II. Le gain d’acquisition issu de la levée

Dans l’une des trois affaires [10], le juge administratif a spécifié les modalités d’imposition de gains issus lors de l’exercice du titre financier dans le cadre d’un management package par un dirigeant ou salarié.  

Pour cela, il mentionne que l’assiette imposable de ce gain correspond à la différence entre la valeur vénale de l’action et la valeur d’acquisition lors de l’exercice du titre, auquel il faut ajouter les frais d’acquisition. Dans cette approche, il est possible d’apercevoir que le juge s’est inspiré du régime des stock-options qui prévoit un gain d’acquisition égal à la différence entre la valeur vénale de l’action lors de levée de l’option et du prix payé par le bénéficiaire.

De plus, le juge mentionne que si ce gain d’acquisition « trouve essentiellement sa source dans l’exercice par l’intéressé de fonctions de dirigeant ou de salarié ». Cette formulation est identique à celle utilisée pour caractériser la nature salariale de l’avantage accordé au dirigeant ou salarié lors de son acquisition du titre financier dans le cadre d’un management package. Encore une fois, on retrouve l’inspiration du régime des stock-options puisque depuis le 28 septembre 2012 le gain d’acquisition issu de stock-options fait l’objet d’une imposition au barème progressif dans la catégorie des traitements et salaires. À titre indicatif, il existe une différence entre les modalités d’imposition d’un dispositif de management package et celles des stock-options, puisque ces dernières font l’objet également d’une contribution salariale de 10 % [11] en plus de l’imposition à l’impôt sur le revenu et aux prélèvements sociaux.

III. Le gain de cessions

Pour le gain de cession, le juge a apporté deux précisions. La première est qu’il faut distinguer entre la qualité d’investisseur et la qualité de dirigeant salarié du contribuable afin de savoir déterminer la catégorie d’imposition du gain (A). Ensuite, il est intervenu pour encadrer le régime fiscal d’un cas particulier où la plus-value de cession est inexistante, car l’exercice du titre précède la cession de l’action dans un bref délai (B).

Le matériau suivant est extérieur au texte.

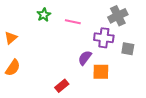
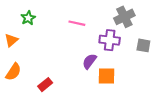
green star: (44, 15) -> (28, 18), moved
gray square: (128, 49) -> (143, 45), moved
red rectangle: (62, 86) -> (45, 85), moved

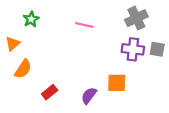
purple cross: (110, 40) -> (133, 49), moved
purple semicircle: (90, 61) -> (89, 96), moved
orange semicircle: (13, 72) -> (23, 69), moved

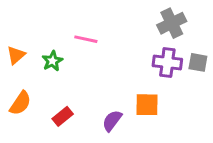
green star: (31, 19) -> (52, 61), moved
pink line: (84, 25) -> (86, 39), moved
orange semicircle: (23, 69) -> (20, 103), moved

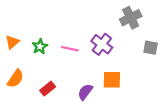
pink line: (86, 39) -> (70, 49), moved
purple cross: (167, 62) -> (102, 44), moved, turned 30

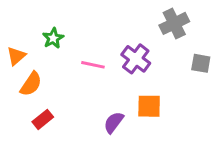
green star: (40, 47) -> (53, 38), moved
orange semicircle: (15, 79) -> (31, 84), moved
red rectangle: (48, 89) -> (43, 119), moved

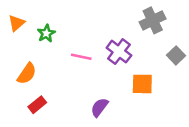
orange triangle: (16, 56) -> (16, 23), moved
gray square: (201, 63) -> (176, 55), turned 36
orange square: (149, 106) -> (142, 84), moved

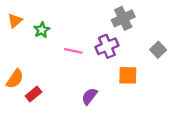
gray cross: (153, 20) -> (123, 18), moved
purple cross: (119, 52) -> (107, 46), turned 30
orange semicircle: (27, 74) -> (15, 79), moved

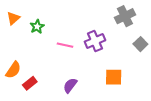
gray cross: (123, 18) -> (125, 16), moved
orange square: (128, 75) -> (114, 77), moved
purple semicircle: (89, 96) -> (70, 85), moved

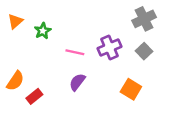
gray square: (140, 44) -> (144, 51), moved
orange square: (114, 77) -> (131, 89), turned 30
purple semicircle: (70, 85) -> (77, 82), moved

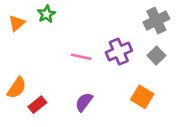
green star: (43, 31) -> (46, 14), moved
purple semicircle: (77, 82) -> (84, 102), moved

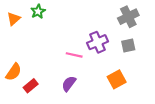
gray square: (156, 55) -> (128, 45), turned 32
pink line: (81, 57) -> (74, 55), moved
orange square: (142, 97) -> (117, 79), turned 30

A. La distinction entre la qualité d’investisseur et la qualité de dirigeant salarié  

Dans un premier temps, le Conseil d’État rappelle que le principe d’imposition d’un gain de cession d’action pour le contribuable personne physique est l’application du régime des plus-values mobilières des particuliers. Néanmoins, il décide d’apporter une exception à ce principe concernant les gains de cessions d’actions préalablement acquises par l’exercice de dispositifs de management packages. En effet, lorsque ce gain est « acquis, non à raison de la qualité d’investisseur du cédant, mais en contrepartie de ses fonctions de salarié ou de dirigeant » [12], alors il devra être imposé dans la catégorie des traitements et salaires.

Il est observable que le Conseil d’État souhaite faire une distinction entre un gain patrimonial réalisé par un investisseur et un gain professionnel réalisé par un dirigeant ou salarié. Or, lorsque le contribuable possède ces deux qualités, il faut rechercher la véritable nature du gain afin de l’imposer dans la catégorie idoine. Pour cela, il faudra se référer à la méthode du faisceau d’indices puisque le juge n’apporte aucune précision pour distinguer entre les qualités d’investisseur ou de dirigeant salarié.

Pourtant, à l’étude des décisions rendues, il est possible de dire que les circonstances de la réalisation du gain de cession seront examinées avec précaution. En l’occurrence, le juge a étudié divers actes juridiques afin de rechercher la présence d’une potentielle garantie du prix de cession (affaire n° 437408). Le juge mentionne aussi que le fait de posséder des actions ordinaires en plus des actions acquises par des dispositifs de management package ne fait pas obstacle à la requalification du gain en complément de salaire (affaire n° 435452). Enfin, il rajoute la présence « d’un versement à caractère incitatif » [13] n’est pas un élément permettant d’éviter que le gain ne soit pas imposé dans la catégorie des traitements et salaires (affaire n° 435253).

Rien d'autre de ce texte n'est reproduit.